The information relayed between males and females during courtship may include species identity, mating status and quality1,2,3. The early and efficient transfer of such information during courtship is particularly important for predatory species. Predatory females are often highly aggressive toward males who risk injury, or in extreme circumstances death, during courtship4,5. This risk is most pronounced for male web-building spiders that have to enter the female's predatory trap, the web, to commence courtship. Female web-building spiders have excellent vibratory sensitivity but poor vision, and hence cannot visually distinguish a potential mate from prey6,7. As a result, males run a danger of being mistaken for prey upon entering the female's web8. Courtship has been hypothesized to ameliorate the risk of pre-copulatory attack from females, but the signals underlying this have remained elusive9,10.

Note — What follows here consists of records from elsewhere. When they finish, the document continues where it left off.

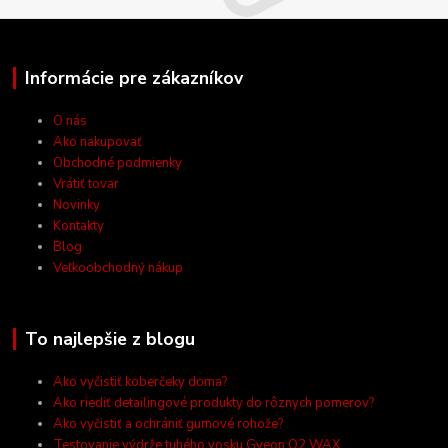
Informácie pre zákazníkov
O nás
Ako nakupovať
Obchodné podmienky
Vrátiť tovar
Novinky
Kontakty
Blog
Veľkoobchodný nákup
To najlepšie z blogu
Ako vyčistiť koberčeky doma?
Ako riediť detailingové produkty do rôznych pomerov?
Ako vyčistiť a ochrániť gumové rohože?
Testovanie výdrže tuhého vosku Gyeon Q2 WAX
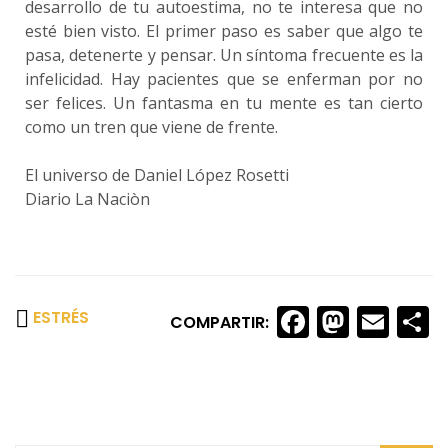
desarrollo de tu autoestima, no te interesa que no
esté bien visto. El primer paso es saber que algo te
pasa, detenerte y pensar. Un síntoma frecuente es la
infelicidad. Hay pacientes que se enferman por no
ser felices. Un fantasma en tu mente es tan cierto
como un tren que viene de frente.
El universo de Daniel López Rosetti
Diario La Naciòn
Faceboo
Masto
Ema
S
ESTRÉS
COMPARTIR:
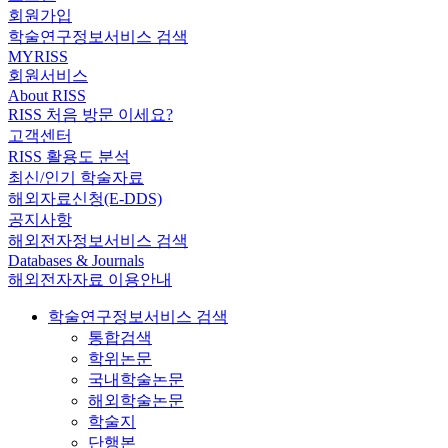
회원가입
학술연구정보서비스 검색
MYRISS
회원서비스
About RISS
RISS 처음 방문 이세요?
고객센터
RISS 활용도 분석
최신/인기 학술자료
해외자료신청(E-DDS)
공지사항
해외전자정보서비스 검색
Databases & Journals
해외전자자료 이용안내
학술연구정보서비스 검색
통합검색
학위논문
국내학술논문
해외학술논문
학술지
단행본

Adult male orb-web spiders (Argiope keyserlingi; Araneidae) perform courtship shudders within seconds of coming into contact with adult female silk11. Males shudder by quickly rocking (anterior-posterior) in the web several times, a movement that generates a distinct vibration in the female's web, a form of ‘tremulation’ signal11,12. Males shudder often and sporadically during courtship11. In particular, courtship is characterized by a concentrated bout of shuddering during the earliest and riskiest phase of courtship when the male moves across the web to make his first contact with the female at the central hub11. Females prefer males that shudder at high rates, with consistent shudder durations11. We have previously identified a correlative relationship between the quality of shudders and female aggression: poor shudder performance during courtship is correlated with an increased risk of post-copulatory cannibalism11. These characteristics of shudders collectively suggest that shudders influence female aggression.

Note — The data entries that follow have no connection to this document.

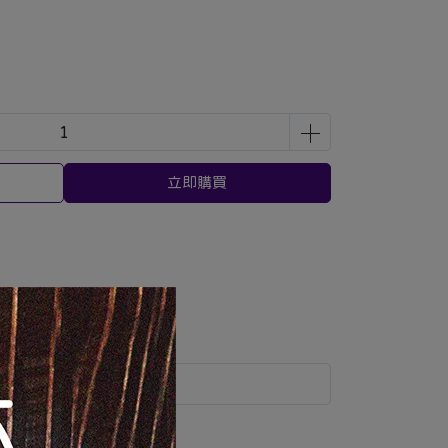
立即購買
運送方式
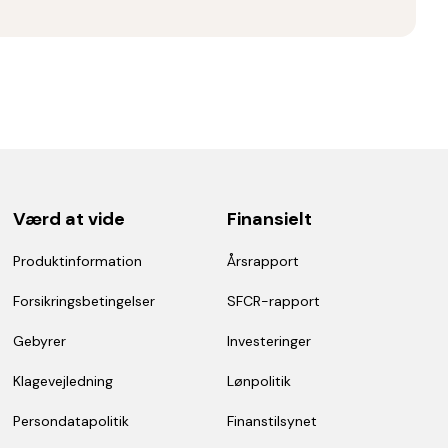
Værd at vide
Finansielt
Produktinformation
Årsrapport
Forsikringsbetingelser
SFCR-rapport
Gebyrer
Investeringer
Klagevejledning
Lønpolitik
Persondatapolitik
Finanstilsynet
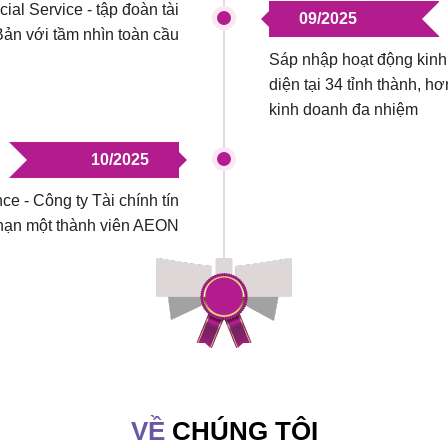
ial Service - tập đoàn tài
09/2025
ản với tầm nhìn toàn cầu
Sáp nhập hoạt động kinh
diện tại 34 tỉnh thành, 
kinh doanh đa nhiệm
10/2025
e - Công ty Tài chính tín
 hạn một thành viên AEON
VỀ
CHÚNG TÔI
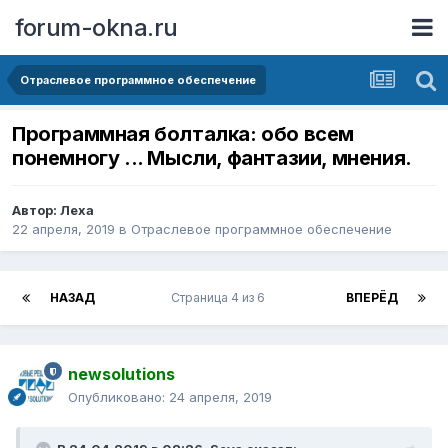
forum-okna.ru
Отраслевое программное обеспечение
Программная болталка: обо всем
понемногу ... Мысли, фантазии, мнения.
Автор:
Леха
22 апреля, 2019
в
Отраслевое программное обеспечение
НАЗАД
Страница 4 из 6
ВПЕРЁД
newsolutions
Опубликовано:
24 апреля, 2019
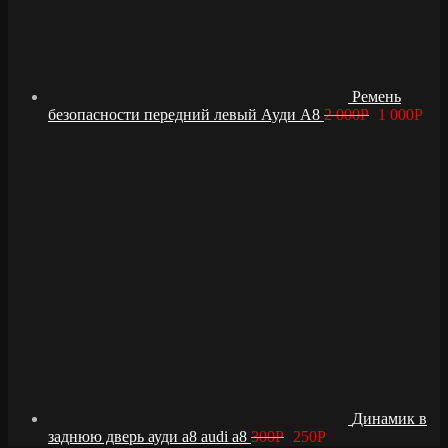
Ремень
безопасности передний левый Ауди А8
2 000
Р
1 000
Р
Динамик в
заднюю дверь ауди а8 audi a8
300
Р
250
Р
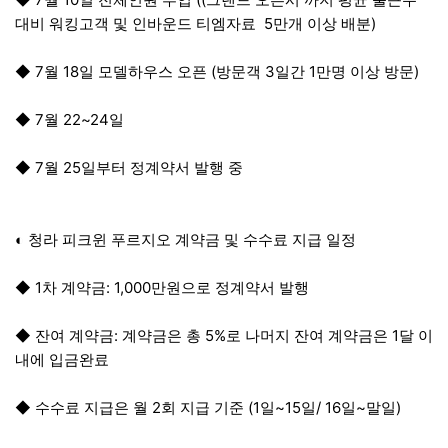
대비 워킹고객 및 인바운드 티엠자료 5만개 이상 배분)
◆ 7월 18일 모델하우스 오픈 (방문객 3일간 1만명 이상 방문)
◆ 7월 22~24일
◆ 7월 25일부터 정계약서 발행 중
◐ 청라 피크윈 푸르지오 계약금 및 수수료 지급 일정
◆ 1차 계약금: 1,000만원으로 정계약서 발행
◆ 잔여 계약금: 계약금은 총 5%로 나머지 잔여 계약금은 1달 이
내에 입금완료
◆ 수수료 지급은 월 2회 지급 기준 (1일~15일/ 16일~말일)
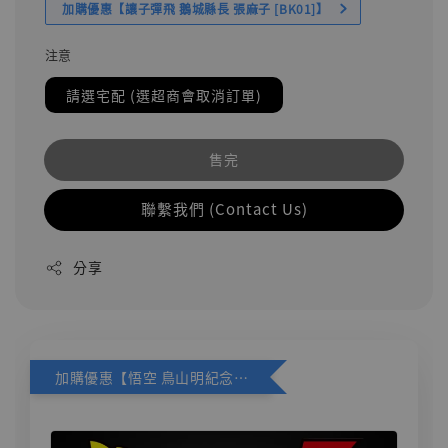
加購優惠【讓子彈飛 鵝城縣長 張麻子 [BK01]】
注意
請選宅配 (選超商會取消訂單)
售完
聯繫我們 (Contact Us)
分享
加購優惠【悟空 鳥山明紀念款 [奇蹟工作室]】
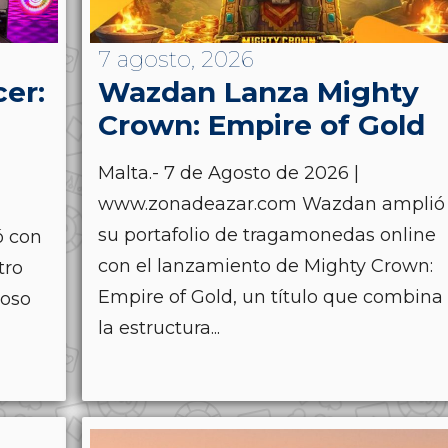
7 agosto, 2026
cer:
Wazdan Lanza Mighty
Crown: Empire of Gold
Malta.- 7 de Agosto de 2026 |
www.zonadeazar.com Wazdan amplió
su portafolio de tragamonedas online
ó con
con el lanzamiento de Mighty Crown:
tro
Empire of Gold, un título que combina
ioso
la estructura...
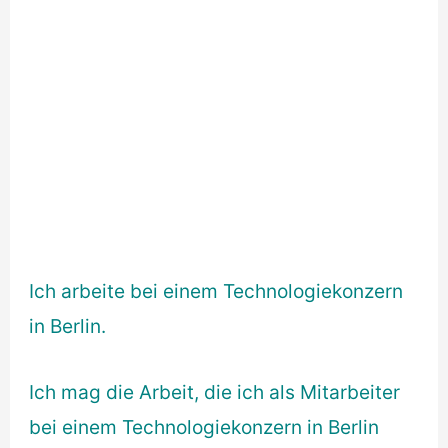
Ich arbeite bei einem Technologiekonzern
in Berlin.
Ich mag die Arbeit, die ich als Mitarbeiter
bei einem Technologiekonzern in Berlin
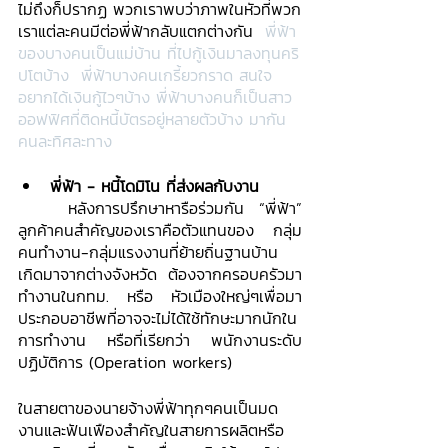
ไม่ถึงก็ปรากฏ พวกเราพบว่าภาพในหัวที่พวก
เราแต่ละคนมีต่อพี่ฟ้ากลับแตกต่างกัน
 พี่ฟ้า
ของบางคนเป็นแม่บ้าน ที่ไปกู้เงินมาลงทุนคริ
ปโตบ้าง  พี่ฟ้าบางคนเกรี้ยวกราด สนใจ
อยากได้เงินกู้ไวๆบ้าง พี่ฟ้าบางคนก็เป็นสาว
ออฟฟิศที่ติดหนี้บัตรอยู่หลายตัวบ้าง มากัน
คนละทิศละทาง
พี่ฟ้า - หนี้โดมิโน ที่ส่งผลกับงาน
	หลังการปรึกษาหารือร่วมกัน “พี่ฟ้า” 
ลูกค้าคนสำคัญของเราคือตัวแทนของ กลุ่ม
คนทำงาน-กลุ่มแรงงานที่ย้ายถิ่นฐานบ้าน
เกิดมาจากต่างจังหวัด ต้องจากครอบครัวมา
ทำงานในกทม. หรือ หัวเมืองใหญ่ๆเพื่อมา
ประกอบอาชีพที่อาจจะไม่ได้ใช้ทักษะมากนักใน
การทำงาน หรือที่เรียกว่า พนักงานระดับ
ปฏิบัติการ (Operation workers)
ในสายตาของนายจ้างพี่ฟ้าทุกๆคนเป็นมด
งานและฟันเฟืองสำคัญในสายการผลิตหรือ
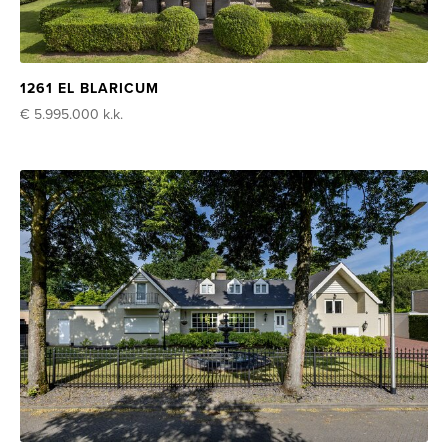
1261 EL BLARICUM
€ 5.995.000
k.k.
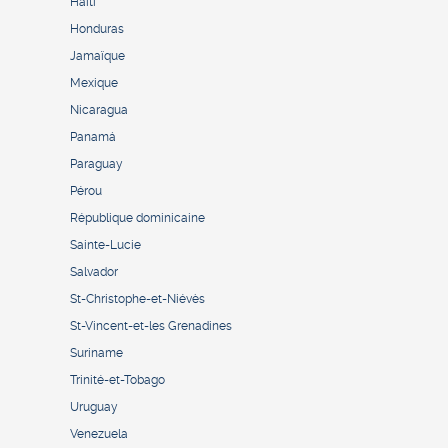
Haïti
Honduras
Jamaïque
Mexique
Nicaragua
Panamá
Paraguay
Pérou
République dominicaine
Sainte-Lucie
Salvador
St-Christophe-et-Niévès
St-Vincent-et-les Grenadines
Suriname
Trinité-et-Tobago
Uruguay
Venezuela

If this hypothesis is correct, we predicted that male shudder vibrations would influence female aggressive behaviour even toward prey in the web. To test this, we compared female latency to respond to live prey (a cricket) struggling in the web during simultaneous vibratory playback of (a) courtship shudders, and (b) white noise, compared to (c) a silent playback control. White noise was selected as a control vibration as it would provide a novel, point-source stimulus that spiders would not be expected to approach or attack. If shudder vibrations influence female aggressive behaviour, we expected to find that playback of shudders would delay female predatory responses to the cricket struggling in the web.

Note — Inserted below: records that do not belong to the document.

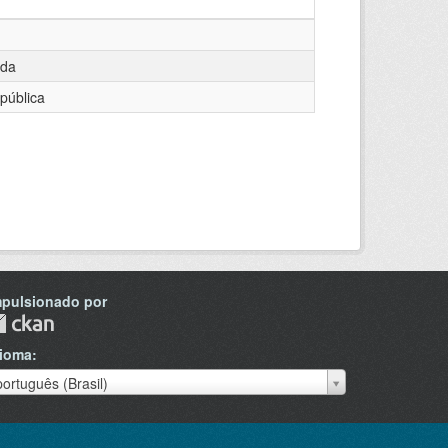
da
pública
mpulsionado por
dioma
dioma
português (Brasil)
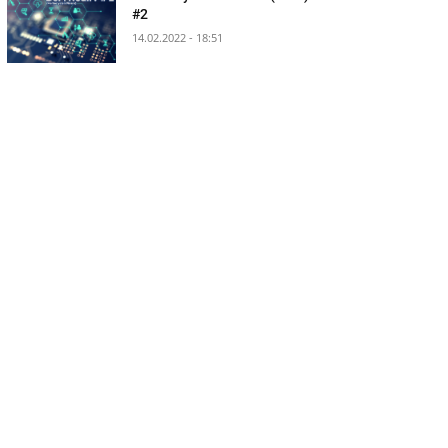
#2
14.02.2022 - 18:51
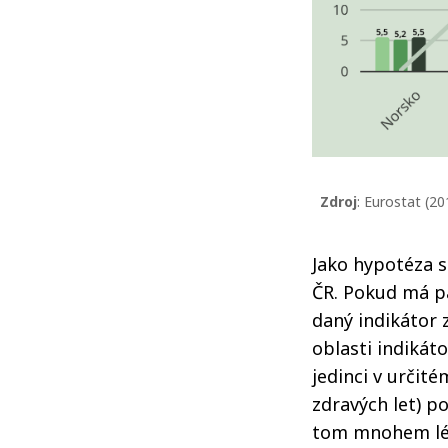
Zdroj
: Eurostat (20
Jako hypotéza s
ČR. Pokud má pa
daný indikátor z
oblasti indikáto
jedinci v určité
zdravých let) p
tom mnohem lépe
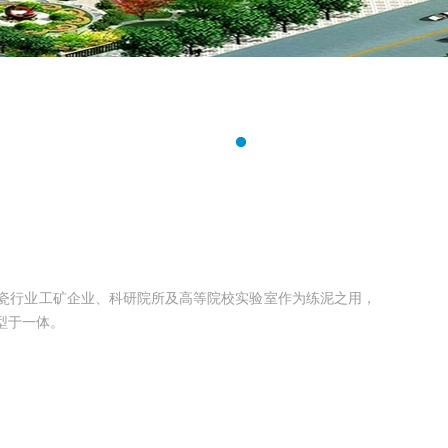
陶瓷行业工矿企业、科研院所及高等院校实验室作为练泥之用，
型于一体。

We further tested whether male shudders primarily function for species identification or as a generic signal that ameliorates female aggression. As all web-building male spiders face a similar identification problem when entering a female's web, we predicted that male web-building spiders generate generic, phylogenetically conserved vibratory signals to delay female predatory behaviour during the risky initial stages of courtship. To examine whether male shudder vibrations are species-specific, we tested whether shudders from male A. keyserlingi also delay female predatory responses in the congener A. aetherea.


Playback of vibrations

We recorded the courtship shudders of five males in a web using laser vibrometry. To ensure that male courtship shudders would be accurately reproduced in our assays, we compared the vibrations from the original recording, and a recording from the electromagnetic shaker used to artificially generate the stimuli in the experiment. The vibrations matched well between the two sources (Fig. 1; Supplementary Fig. 1).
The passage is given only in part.